▼

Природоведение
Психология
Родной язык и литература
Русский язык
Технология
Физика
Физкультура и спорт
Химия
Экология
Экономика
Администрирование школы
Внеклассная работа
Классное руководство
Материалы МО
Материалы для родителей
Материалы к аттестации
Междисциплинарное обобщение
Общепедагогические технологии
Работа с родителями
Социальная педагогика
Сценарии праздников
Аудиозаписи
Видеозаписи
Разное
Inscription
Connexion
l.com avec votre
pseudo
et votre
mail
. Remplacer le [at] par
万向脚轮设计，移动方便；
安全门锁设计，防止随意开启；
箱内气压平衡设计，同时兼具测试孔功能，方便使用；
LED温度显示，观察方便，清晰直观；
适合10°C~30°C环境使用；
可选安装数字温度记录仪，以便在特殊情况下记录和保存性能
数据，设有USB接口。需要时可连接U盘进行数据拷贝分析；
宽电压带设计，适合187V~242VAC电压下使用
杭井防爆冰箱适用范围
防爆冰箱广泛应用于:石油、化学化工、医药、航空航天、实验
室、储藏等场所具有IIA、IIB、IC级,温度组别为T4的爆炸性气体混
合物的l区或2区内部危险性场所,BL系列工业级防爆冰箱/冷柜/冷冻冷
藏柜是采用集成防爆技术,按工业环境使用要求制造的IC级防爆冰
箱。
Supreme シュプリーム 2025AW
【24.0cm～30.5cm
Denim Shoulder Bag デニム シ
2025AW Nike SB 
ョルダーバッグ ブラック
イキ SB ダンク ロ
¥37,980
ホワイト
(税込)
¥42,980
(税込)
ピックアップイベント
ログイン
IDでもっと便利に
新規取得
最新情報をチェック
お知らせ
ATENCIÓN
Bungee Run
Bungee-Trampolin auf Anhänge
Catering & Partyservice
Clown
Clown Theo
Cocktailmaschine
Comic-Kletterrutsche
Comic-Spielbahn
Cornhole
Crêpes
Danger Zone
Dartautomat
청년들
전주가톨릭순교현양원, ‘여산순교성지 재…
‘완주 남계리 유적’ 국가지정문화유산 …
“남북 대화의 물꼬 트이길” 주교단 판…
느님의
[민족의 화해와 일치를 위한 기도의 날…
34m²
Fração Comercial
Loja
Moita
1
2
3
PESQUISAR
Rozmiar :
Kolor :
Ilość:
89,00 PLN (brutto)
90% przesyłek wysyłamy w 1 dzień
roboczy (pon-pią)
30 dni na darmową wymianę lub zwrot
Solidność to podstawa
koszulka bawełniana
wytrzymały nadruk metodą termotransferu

▲

Brief
The lines above from the one containing "万向脚轮设计，移动方便；" through the one containing "合物的l区或2区内部危险性场所,BL系列工业级防爆冰箱/冷柜/冷冻冷" are to be set down exactly, and no others.

Written answer
万向脚轮设计，移动方便；
安全门锁设计，防止随意开启；
箱内气压平衡设计，同时兼具测试孔功能，方便使用；
LED温度显示，观察方便，清晰直观；
适合10°C~30°C环境使用；
可选安装数字温度记录仪，以便在特殊情况下记录和保存性能
数据，设有USB接口。需要时可连接U盘进行数据拷贝分析；
宽电压带设计，适合187V~242VAC电压下使用
杭井防爆冰箱适用范围
防爆冰箱广泛应用于:石油、化学化工、医药、航空航天、实验
室、储藏等场所具有IIA、IIB、IC级,温度组别为T4的爆炸性气体混
合物的l区或2区内部危险性场所,BL系列工业级防爆冰箱/冷柜/冷冻冷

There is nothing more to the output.